<li>item<li> Is not valid HTML, it's merely valid grammar syntax for a loose par...

kristoff_it · on Sept 16, 2024

The example omits the context around those <li>s but you can assume they're inside a <ul>. That's semantically valid html because </li> can be omitted.

But despite being valid and unambiguous for the parser, it can still lead to confusing problems for unsuspecting developers:

    <ul>
      <li>item1</li>
      <li>item2<li>
      <script id="this-script">
         let ul = document.getElementById("this-script").parentElement;
         console.log(ul.tagName);  // prints "LI"
         // *confused screams by the developer*
      </script>
    </ul>

tuyiown · on Sept 16, 2024

Ok, that's a specific rule for <li>, among others for closing tags, that was ignorance on my part, I overlooked the "sometimes" in the "It's valid HTML because the spec allows you to omit closing tags sometimes" comment.

dmsnell · on Sept 16, 2024

> Is not valid HTML, it's merely valid grammar syntax for a loose parser.

It's an incredible journey writing a spec-compliant HTML parser. One of the things that stands out from the very first steps are that the "loose parser" is kind of a myth.

Parsing HTML is fully-specified. The syntax is full of surprises with their own legacy, but every spec-compliant parser will produce the same result from the same input. HTML is, in a sense, a shorthand notation for a DOM tree - it is not the tree itself.

The term "invalid HTML" also winds up fairly meaningless, as HTML error are mainly there as warnings for HTML validators, but are unnecessary for general parsing and rendering.

And these are things we can't easily say about XML parsers. There are certain errors from which XML processors are allowed to recovery, but which ones those are depends on which parser is run.

---

> I do like adding restrictions on confusing patterns with no known legitimate use cases or better alternatives.

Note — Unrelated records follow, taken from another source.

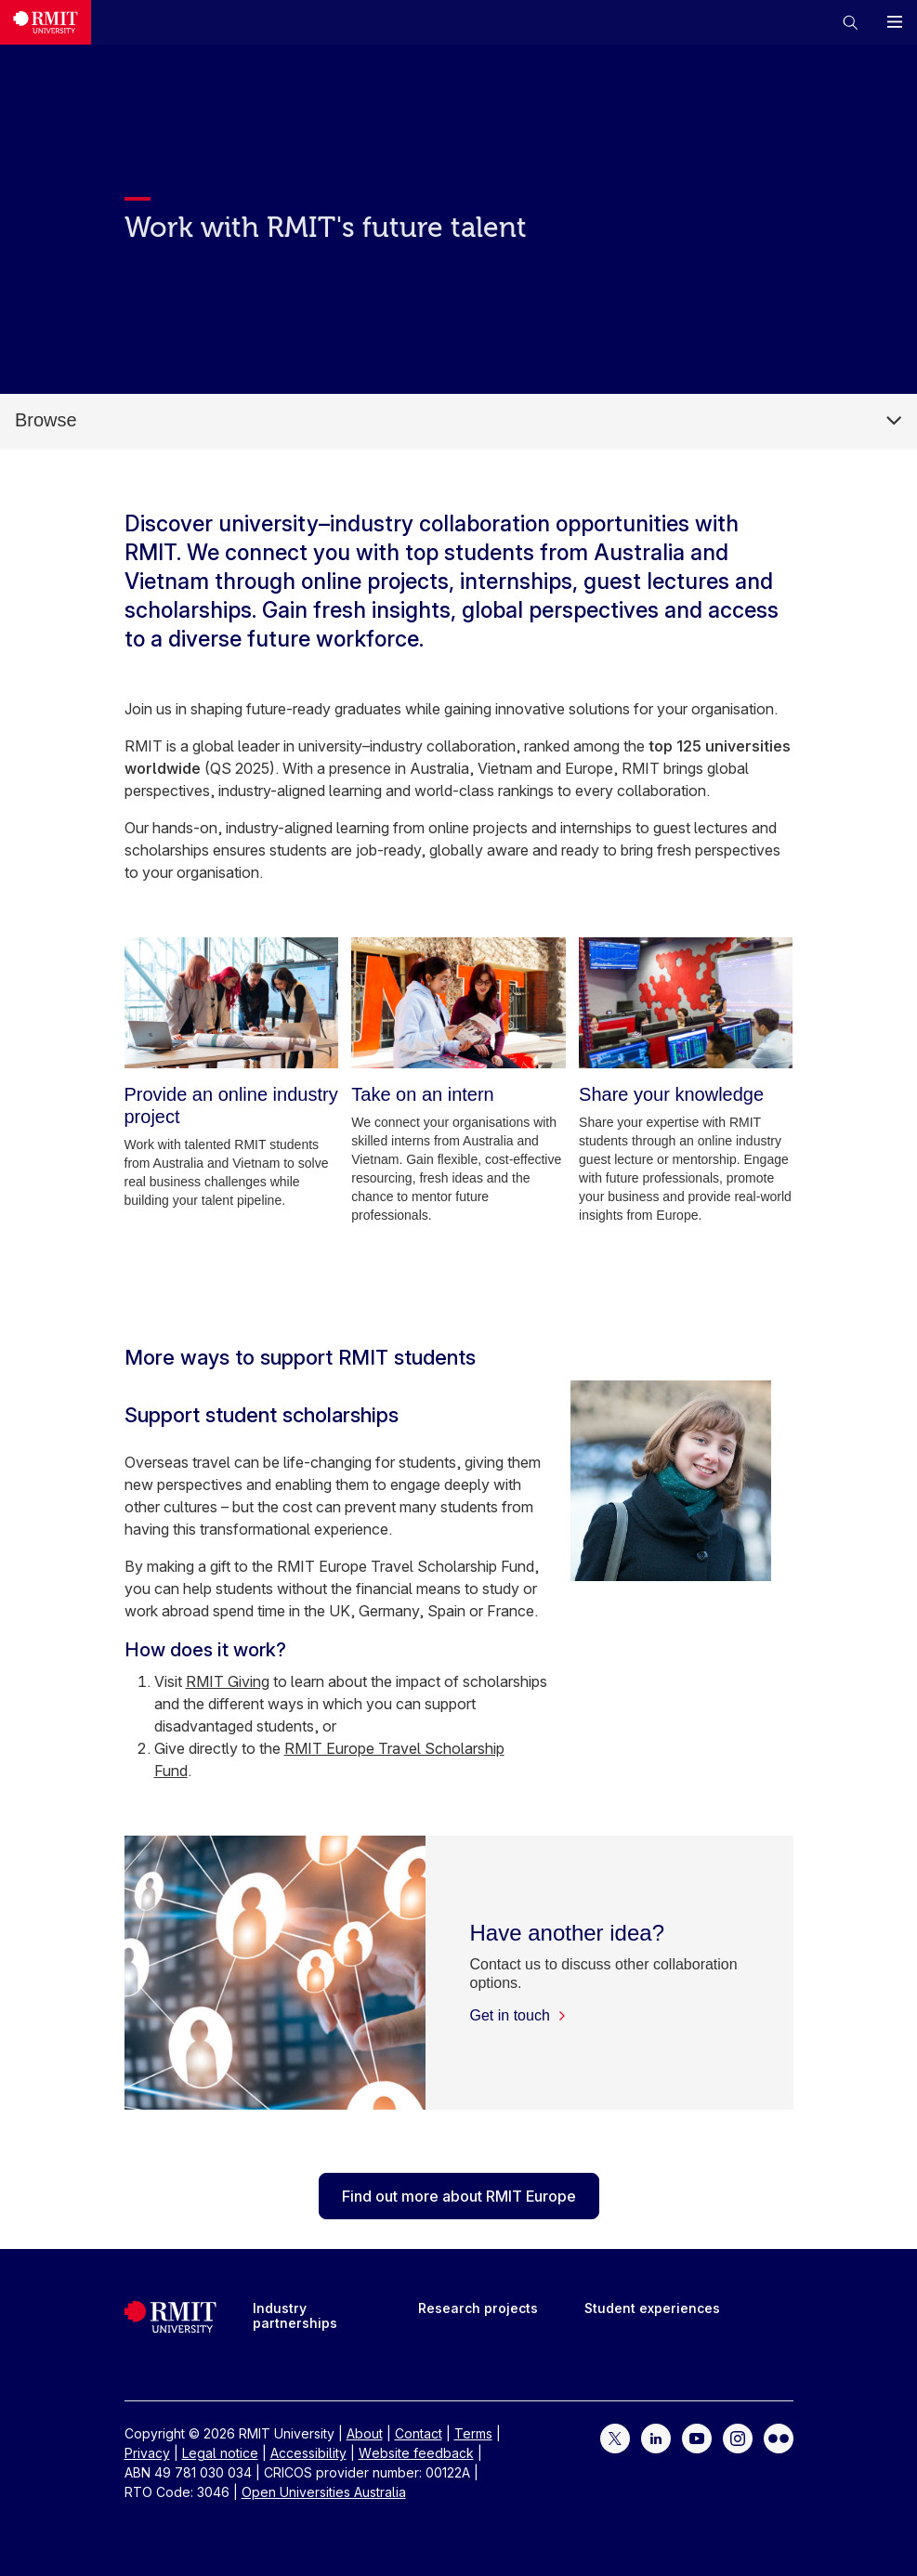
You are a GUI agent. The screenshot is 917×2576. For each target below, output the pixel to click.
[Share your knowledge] (686, 1002)
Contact (418, 2433)
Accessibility (308, 2453)
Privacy (147, 2453)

HTML was based loosely on SGML, a language designed to encode structure in a way that humans could easily type. Particular care was made in SGML to allow syntax "minimizations" (omitted tags, for example), so that humans would overcome the effort to encode the required structure. It was noted in the spec that if people had to type every single tag they would likely give up. They did.

But SGML also had well-specified content models in the DTD, formalizing features like optional tags, short tags, tags derived from content templates, default attribute values. Any compliant SGML parser could reconstruct the missing syntax by parsing against that DTD.

HTML missed out on this and effectively the DTD was externalized in the browsers. The effort was made to produce a proper SGML DTD for HTML, but it was too late. Perhaps if there had been widely-available SGML spec and parsers at the time HTML was created the story would be different.

Needless to say, these patterns are the result of formal systems taking human factors into their designs. XML came later as a way to make software parsers easier, largely abandoning the human factors and use-case of people writing SGML/HTML/XML in a text editor.

SGML is still rather fun to write and many of these minimization features are far more ergonomic than they might seem at first. If you have a parser that properly understands them, they are basically just convenient macros for writing XML.

tuyiown · on Sept 17, 2024

Yes, thanks for pointing out that "valid" should not be thrown out too easily. And it happens that I made and mistake and the snippet is actually valid, a pattern shared with a small set of others exceptions, exactly as you point out !

Thanks for pointing out key aspects of the story, I had a loose knowledge about it.